Mtech Thesis Project – IIT Guwahati.
Website and Dataset used
This project is my M.Tech thesis work, focused on developing a data-driven framework for classifying hand gestures using surface Electromyography (sEMG) signals.
The long-term goal is to enable intelligent and intuitive control of hand exoskeletons, which can aid rehabilitation and assistive technologies.
- Build a pipeline for preprocessing raw EMG signals (amplification, filtering, segmentation).
- Extract time, frequency, and statistical features to create structured feature matrices.
- Apply machine learning algorithms (Random Forest, SVM, Extra Trees) for gesture classification.
- Implement Non-Negative Matrix Factorization (NMF) to uncover muscle synergies and reduce dimensionality.
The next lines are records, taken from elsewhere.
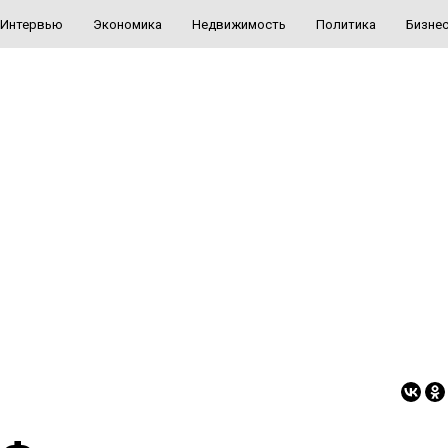
Интервью
Экономика
Недвижимость
Политика
Бизне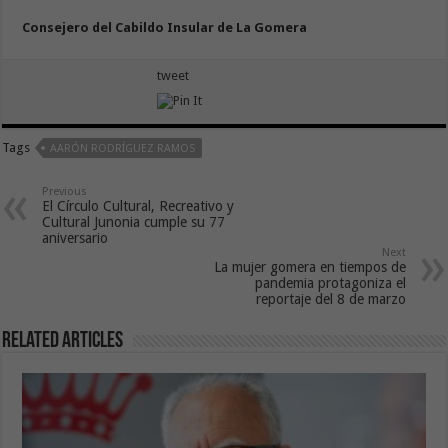
Consejero del Cabildo Insular de La Gomera
tweet
Tags
AARÓN RODRÍGUEZ RAMOS
Previous
El Círculo Cultural, Recreativo y
Cultural Junonia cumple su 77
aniversario
Next
La mujer gomera en tiempos de
pandemia protagoniza el
reportaje del 8 de marzo
Related Articles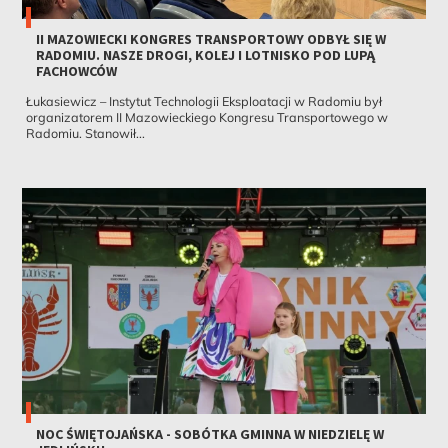
II MAZOWIECKI KONGRES TRANSPORTOWY ODBYŁ SIĘ W
RADOMIU. NASZE DROGI, KOLEJ I LOTNISKO POD LUPĄ
FACHOWCÓW
Łukasiewicz – Instytut Technologii Eksploatacji w Radomiu był
organizatorem II Mazowieckiego Kongresu Transportowego w
Radomiu. Stanowił...
NOC ŚWIĘTOJAŃSKA - SOBÓTKA GMINNA W NIEDZIELĘ W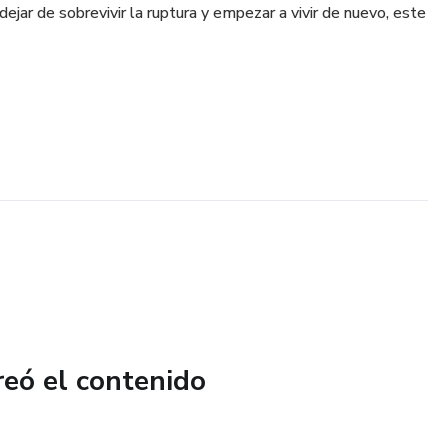
 dejar de sobrevivir la ruptura y empezar a vivir de nuevo, este
reó el contenido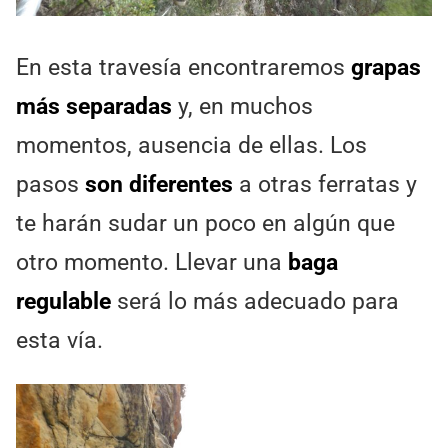
En esta travesía encontraremos
grapas
más separadas
y, en muchos
momentos, ausencia de ellas. Los
pasos
son diferentes
a otras ferratas y
te harán sudar un poco en algún que
otro momento. Llevar una
baga
regulable
será lo más adecuado para
esta vía.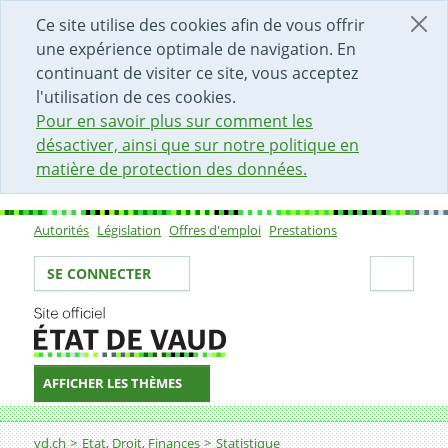
DÉBUT DU CONTENU DE LA PAGE
ACCÈS AU CHAMP DE RECHERCHE
PAGE D'ACCUEIL
FORMULAIRE DE CONTACT
Ce site utilise des cookies afin de vous offrir
une expérience optimale de navigation. En
continuant de visiter ce site, vous acceptez
l'utilisation de ces cookies.
Pour en savoir plus sur comment les
désactiver, ainsi que sur notre politique en
matière de protection des données.
Autorités
Législation
Offres d'emploi
Prestations
Sous-navigation
Votre identité
Secti
SE CONNECTER
AFFICHER LES THÈMES
Fil d'Ariane
Prestations et recours aux prestations
vd.ch
Etat, Droit, Finances
Statistique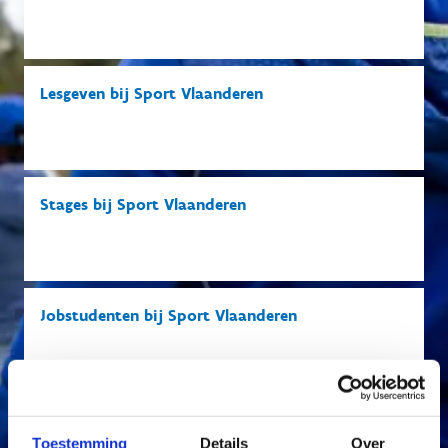
Lesgeven bij Sport Vlaanderen
Stages bij Sport Vlaanderen
Jobstudenten bij Sport Vlaanderen
Sport Vlaanderen, een unieke werkgever
Toestemming
Details
Over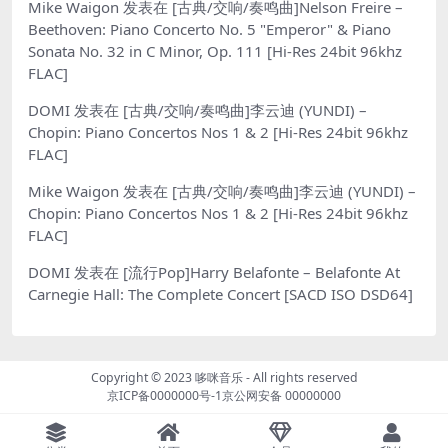
Mike Waigon
发表在
[古典/交响/奏鸣曲]Nelson Freire –
Beethoven: Piano Concerto No. 5 "Emperor" & Piano
Sonata No. 32 in C Minor, Op. 111 [Hi-Res 24bit 96khz
FLAC]
DOMI
发表在
[古典/交响/奏鸣曲]李云迪 (YUNDI) –
Chopin: Piano Concertos Nos 1 & 2 [Hi-Res 24bit 96khz
FLAC]
Mike Waigon
发表在
[古典/交响/奏鸣曲]李云迪 (YUNDI) –
Chopin: Piano Concertos Nos 1 & 2 [Hi-Res 24bit 96khz
FLAC]
DOMI
发表在
[流行Pop]Harry Belafonte – Belafonte At
Carnegie Hall: The Complete Concert [SACD ISO DSD64]
Copyright © 2023
哆咪音乐
- All rights reserved
京ICP备0000000号-1
京公网安备 00000000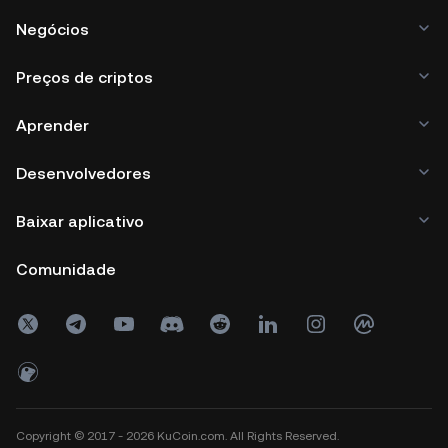
Negócios
Preços de criptos
Aprender
Desenvolvedores
Baixar aplicativo
Comunidade
Copyright © 2017 - 2026 KuCoin.com. All Rights Reserved.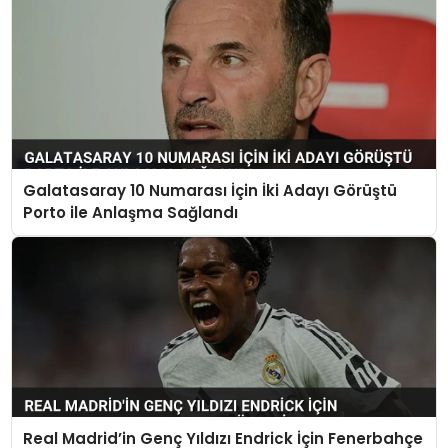
Galatasaray 10 Numarası İçin İki Adayı Görüştü
Porto ile Anlaşma Sağlandı
Real Madrid’in Genç Yıldızı Endrick İçin Fenerbahçe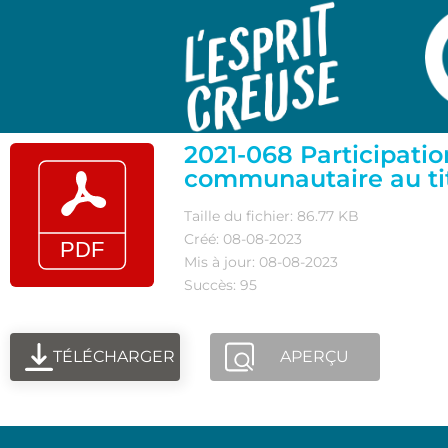
2021-068 Participation
communautaire au titre
Taille du fichier: 86.77 KB
Créé: 08-08-2023
Mis à jour: 08-08-2023
Succès: 95
TÉLÉCHARGER
APERÇU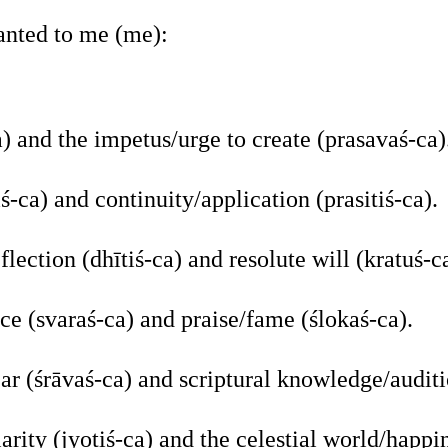
anted to me (me):
) and the impetus/urge to create (prasavaś-ca)
ś-ca) and continuity/application (prasitiś-ca).
lection (dhītiś-ca) and resolute will (kratuś-ca
e (svaraś-ca) and praise/fame (ślokaś-ca).
ar (śrāvaś-ca) and scriptural knowledge/auditio
larity (jyotiś-ca) and the celestial world/happi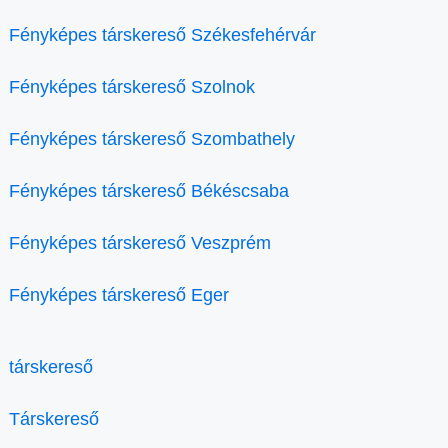
Fényképes társkereső Székesfehérvár
Fényképes társkereső Szolnok
Fényképes társkereső Szombathely
Fényképes társkereső Békéscsaba
Fényképes társkereső Veszprém
Fényképes társkereső Eger
társkereső
Társkereső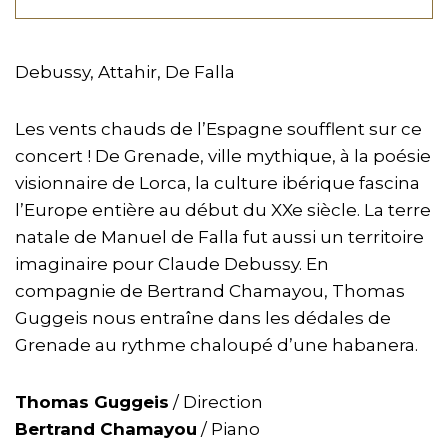
Debussy, Attahir, De Falla
Les vents chauds de l’Espagne soufflent sur ce
concert ! De Grenade, ville mythique, à la poésie
visionnaire de Lorca, la culture ibérique fascina
l’Europe entière au début du XXe siècle. La terre
natale de Manuel de Falla fut aussi un territoire
imaginaire pour Claude Debussy. En
compagnie de Bertrand Chamayou, Thomas
Guggeis nous entraîne dans les dédales de
Grenade au rythme chaloupé d’une habanera.
Thomas Guggeis
/ Direction
Bertrand Chamayou
/ Piano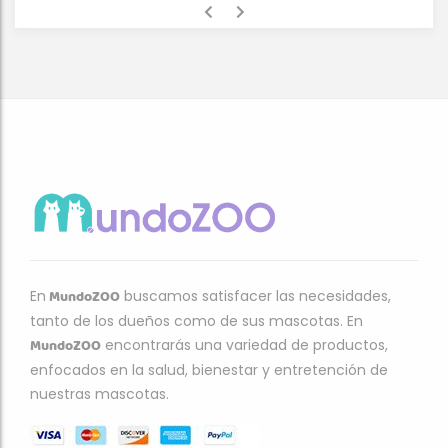
MundoZOO
En
buscamos satisfacer las necesidades,
tanto de los dueños como de sus mascotas. En
MundoZOO
encontrarás una variedad de productos,
enfocados en la salud, bienestar y entretención de
nuestras mascotas.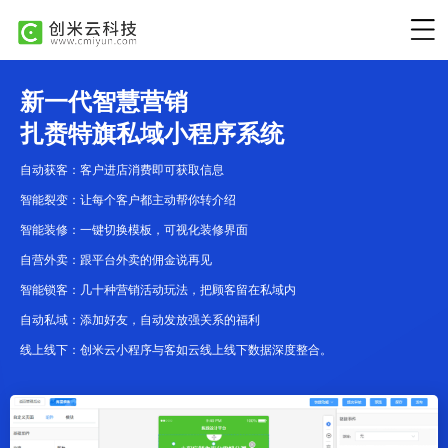
新一代智慧营销
扎赉特旗私域小程序系统
自动获客：客户进店消费即可获取信息
智能裂变：让每个客户都主动帮你转介绍
智能装修：一键切换模板，可视化装修界面
自营外卖：跟平台外卖的佣金说再见
智能锁客：几十种营销活动玩法，把顾客留在私域内
自动私域：添加好友，自动发放强关系的福利
线上线下：创米云小程序与客如云线上线下数据深度整合。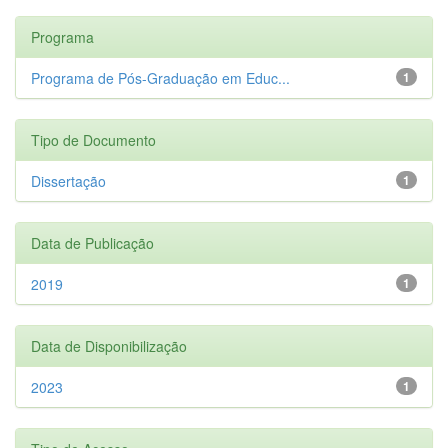
Programa
Programa de Pós-Graduação em Educ...
1
Tipo de Documento
Dissertação
1
Data de Publicação
2019
1
Data de Disponibilização
2023
1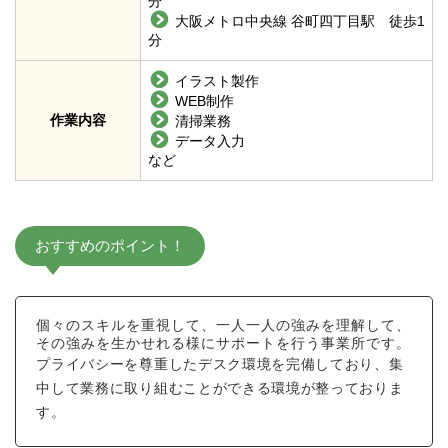
分
大阪メトロ中央線 谷町四丁目駅 徒歩1
分
イラスト製作
WEB制作
作業内容
清掃業務
データ入力
など
おすすめのポイント！
個々のスキルを重視して、一人一人の強みを理解して、
その強みを生かせれる様にサポートを行う事業所です。
プライバシーを尊重したデスク環境を完備しており、集
中して業務に取り組むことができる環境が整っておりま
す。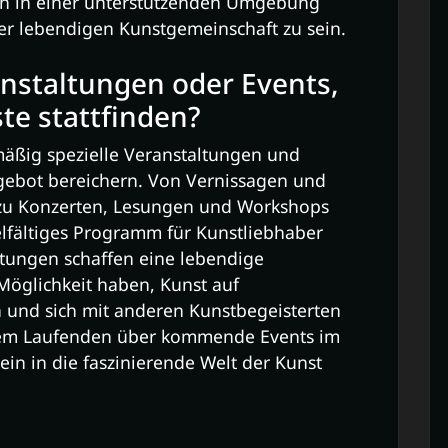
ch in einer unterstützenden Umgebung
ner lebendigen Kunstgemeinschaft zu sein.
ranstaltungen oder Events,
te stattfinden?
mäßig spezielle Veranstaltungen und
Angebot bereichern. Von Vernissagen und
 zu Konzerten, Lesungen und Workshops
elfältiges Programm für Kunstliebhaber
ltungen schaffen eine lebendige
Möglichkeit haben, Kunst auf
n und sich mit anderen Kunstbegeisterten
 dem Laufenden über kommende Events im
in in die faszinierende Welt der Kunst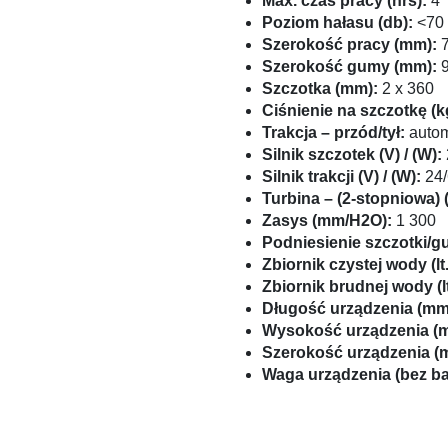
Max. czas pracy (hrs):
4
Poziom hałasu (db):
<70
Szerokość pracy (mm):
7
Szerokość gumy (mm):
9
Szczotka (mm):
2 x 360
Ciśnienie na szczotkę (k
Trakcja – przód/tył:
autom
Silnik szczotek (V) / (W):
Silnik trakcji (V) / (W):
24/
Turbina – (2-stopniowa) (
Zasys (mm/H2O):
1 300
Podniesienie szczotki/g
Zbiornik czystej wody (lt.
Zbiornik brudnej wody (lt
Długość urządzenia (mm
Wysokość urządzenia (
Szerokość urządzenia (
Waga urządzenia (bez bate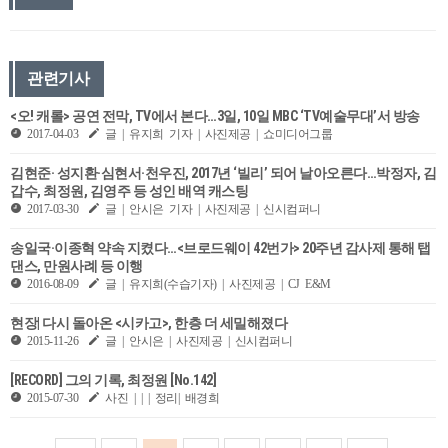
관련기사
<오! 캐롤> 공연 전막, TV에서 본다…3일, 10일 MBC ‘TV예술무대’서 방송
2017-04-03
글 | 유지희 기자 | 사진제공 | 쇼미디어그룹
김현준· 성지환·심현서·천우진, 2017년 ‘빌리’ 되어 날아오른다…박정자, 김
갑수, 최정원, 김영주 등 성인 배역 캐스팅
2017-03-30
글 | 안시은 기자 | 사진제공 | 신시컴퍼니
송일국·이종혁 약속 지켰다…<브로드웨이 42번가> 20주년 감사제 통해 탭
댄스, 만원사례 등 이행
2016-08-09
글 | 유지희(수습기자) | 사진제공 | CJ E&M
현장| 다시 돌아온 <시카고>, 한층 더 세밀해졌다
2015-11-26
글 | 안시은 | 사진제공 | 신시컴퍼니
[RECORD] 그의 기록, 최정원 [No.142]
2015-07-30
사진 | | | 정리| 배경희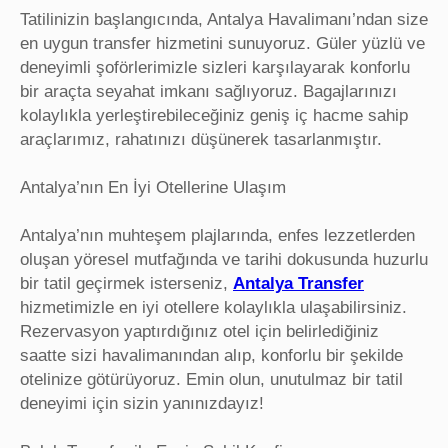
Tatilinizin başlangıcında, Antalya Havalimanı’ndan size
en uygun transfer hizmetini sunuyoruz. Güler yüzlü ve
deneyimli şoförlerimizle sizleri karşılayarak konforlu
bir araçta seyahat imkanı sağlıyoruz. Bagajlarınızı
kolaylıkla yerleştirebileceğiniz geniş iç hacme sahip
araçlarımız, rahatınızı düşünerek tasarlanmıştır.
Antalya’nın En İyi Otellerine Ulaşım
Antalya’nın muhteşem plajlarında, enfes lezzetlerden
oluşan yöresel mutfağında ve tarihi dokusunda huzurlu
bir tatil geçirmek isterseniz,
Antalya Transfer
hizmetimizle en iyi otellere kolaylıkla ulaşabilirsiniz.
Rezervasyon yaptırdığınız otel için belirlediğiniz
saatte sizi havalimanından alıp, konforlu bir şekilde
otelinize götürüyoruz. Emin olun, unutulmaz bir tatil
deneyimi için sizin yanınızdayız!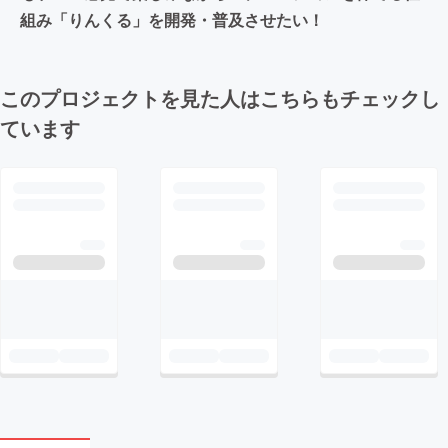
組み「りんくる」を開発・普及させたい！
このプロジェクトを見た人はこちらもチェックし
ています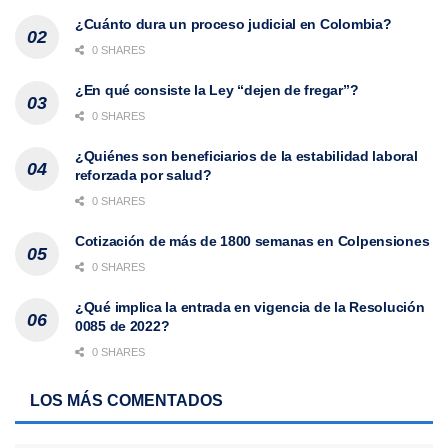
¿Cuánto dura un proceso judicial en Colombia?
0 SHARES
¿En qué consiste la Ley “dejen de fregar”?
0 SHARES
¿Quiénes son beneficiarios de la estabilidad laboral
reforzada por salud?
0 SHARES
Cotización de más de 1800 semanas en Colpensiones
0 SHARES
¿Qué implica la entrada en vigencia de la Resolución
0085 de 2022?
0 SHARES
LOS MÁS COMENTADOS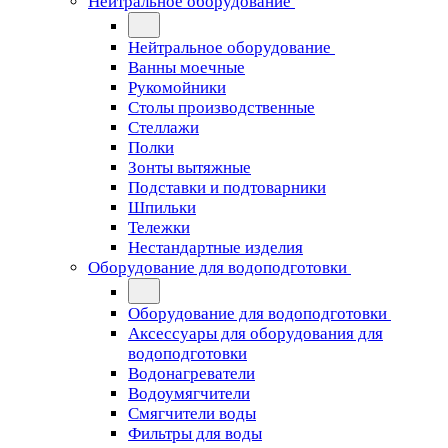
Нейтральное оборудование
Нейтральное оборудование
Ванны моечные
Рукомойники
Столы производственные
Стеллажи
Полки
Зонты вытяжные
Подставки и подтоварники
Шпильки
Тележки
Нестандартные изделия
Оборудование для водоподготовки
Оборудование для водоподготовки
Аксессуары для оборудования для
водоподготовки
Водонагреватели
Водоумягчители
Смягчители воды
Фильтры для воды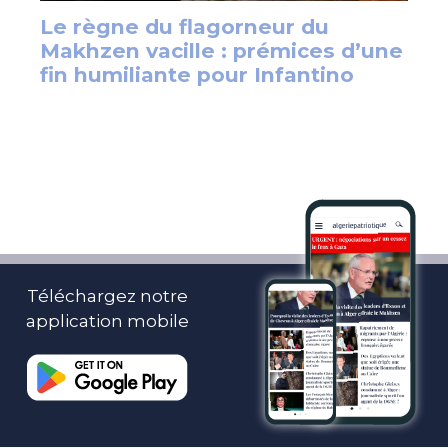
Téléchargez notre
application mobile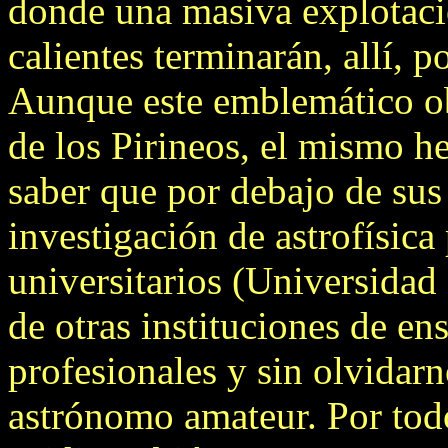
donde una masiva explotació
calientes terminarán, allí, p
Aunque este emblemático obs
de los Pirineos, el mismo h
saber que por debajo de sus
investigación de astrofísica 
universitarios (Universidad
de otras instituciones de e
profesionales y sin olvidar
astrónomo amateur. Por todo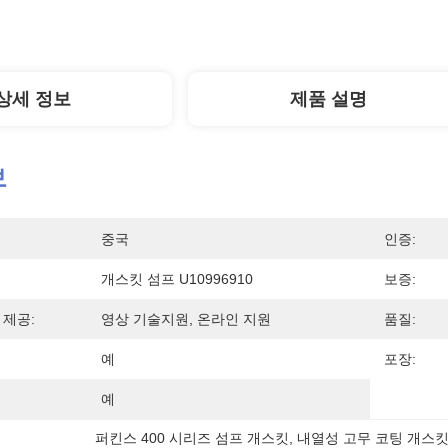
상세 정보
제품 설명
보
중국
인증:
개스킷 섬프 U10996910
보증:
 제공:
영상 기술지원, 온라인 지원
품질:
예
포장:
예
퍼킨스 400 시리즈 섬프 개스킷
, 
내열성 고무 코팅 개스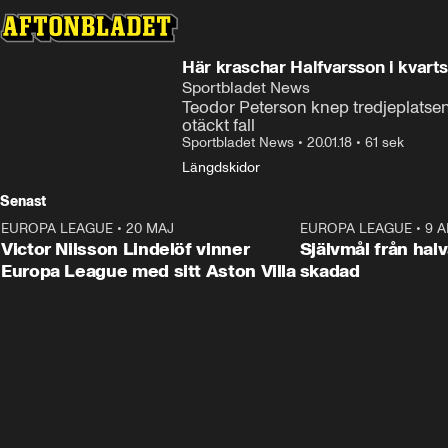
Här kraschar Halfvarsson i kvarts
Sportbladet News
Teodor Peterson knep tredjeplatsen i
otäckt fall
Sportbladet News
•
20.01.18
•
61 sek
Längdskidor
Senast
EUROPA LEAGUE
•
20 MAJ
1:32
EUROPA LEAGUE
•
9 A
Victor Nilsson Lindelöf vinner
Självmål från hal
Europa League med sitt Aston Villa
skadad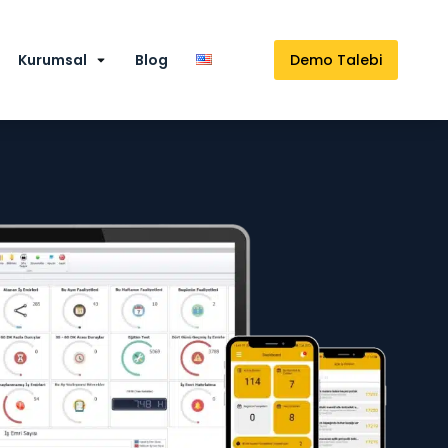
Kurumsal
Blog
Demo Talebi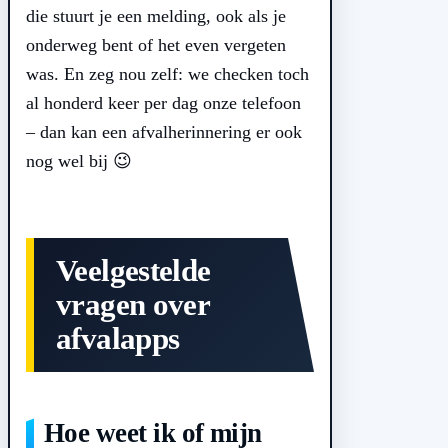
die stuurt je een melding, ook als je
onderweg bent of het even vergeten
was. En zeg nou zelf: we checken toch
al honderd keer per dag onze telefoon
– dan kan een afvalherinnering er ook
nog wel bij 😉
Veelgestelde
vragen over
afvalapps
Hoe weet ik of mijn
- Achieve high classification accuracy and provide insights into the data lifecycle.
- Languages: Python (NumPy, Pandas, SciPy, scikit-learn, Matplotlib)
- Techniques: Feature Engineering, Signal Processing, Dimensionality Reduction, Machine Learning
- Models: Random Forest, K-nearest neighbours, Extra Trees Classifier, Non-Negative Matrix Factorization (NMF)
- Processed and analyzed multi-channel EMG data from 8 muscles, 15 gestures, 8 subjects.
- Achieved 98% classification accuracy using Random Forest, SVM, and Extra Trees.
- Extracted 2 dominant muscle synergies using NMF with Variance Accounted For (VAF) > 95%.
- Built a robust, reproducible pipeline from raw EMG signals to final gesture classification.